*** Opening of Stored data ***
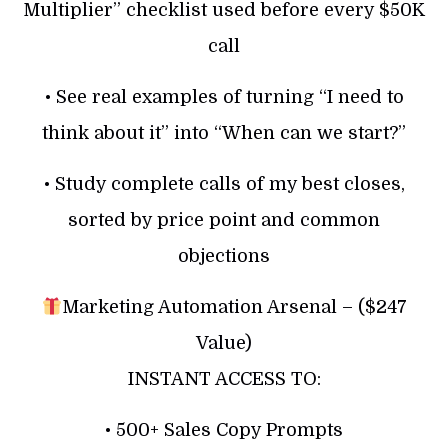
Multiplier” checklist used before every $50K
call
• See real examples of turning “I need to
think about it” into “When can we start?”
• Study complete calls of my best closes,
sorted by price point and common
objections
Marketing Automation Arsenal – ($247
Value)
INSTANT ACCESS TO:
• 500+ Sales Copy Prompts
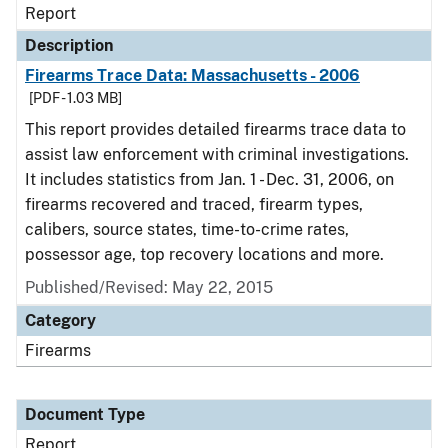
Report
Description
Firearms Trace Data: Massachusetts - 2006
[PDF - 1.03 MB]
This report provides detailed firearms trace data to
assist law enforcement with criminal investigations.
It includes statistics from Jan. 1 - Dec. 31, 2006, on
firearms recovered and traced, firearm types,
calibers, source states, time-to-crime rates,
possessor age, top recovery locations and more.
Published/Revised: May 22, 2015
Category
Firearms
Document Type
Report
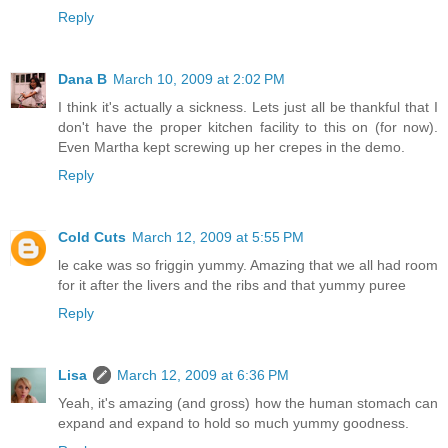
Reply
Dana B
March 10, 2009 at 2:02 PM
I think it's actually a sickness. Lets just all be thankful that I
don't have the proper kitchen facility to this on (for now).
Even Martha kept screwing up her crepes in the demo.
Reply
Cold Cuts
March 12, 2009 at 5:55 PM
le cake was so friggin yummy. Amazing that we all had room
for it after the livers and the ribs and that yummy puree
Reply
Lisa
March 12, 2009 at 6:36 PM
Yeah, it's amazing (and gross) how the human stomach can
expand and expand to hold so much yummy goodness.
*** Close of Stored data ***
▶ _Activity_: Take the line with "Study complete calls" and each line after it through the end of the material above, and reproduce them exactly, without the pictures.

▶ _The answer_:
• Study complete calls of my best closes,
sorted by price point and common
objections
Marketing Automation Arsenal – ($247
Value)
INSTANT ACCESS TO:
• 500+ Sales Copy Prompts
Report
Description
Firearms Trace Data: Massachusetts - 2006
[PDF - 1.03 MB]
This report provides detailed firearms trace data to
assist law enforcement with criminal investigations.
It includes statistics from Jan. 1 - Dec. 31, 2006, on
firearms recovered and traced, firearm types,
calibers, source states, time-to-crime rates,
possessor age, top recovery locations and more.
Published/Revised: May 22, 2015
Category
Firearms
Document Type
Report
Reply
Dana B
March 10, 2009 at 2:02 PM
I think it's actually a sickness. Lets just all be thankful that I
don't have the proper kitchen facility to this on (for now).
Even Martha kept screwing up her crepes in the demo.
Reply
Cold Cuts
March 12, 2009 at 5:55 PM
le cake was so friggin yummy. Amazing that we all had room
for it after the livers and the ribs and that yummy puree
Reply
Lisa
March 12, 2009 at 6:36 PM
Yeah, it's amazing (and gross) how the human stomach can
expand and expand to hold so much yummy goodness.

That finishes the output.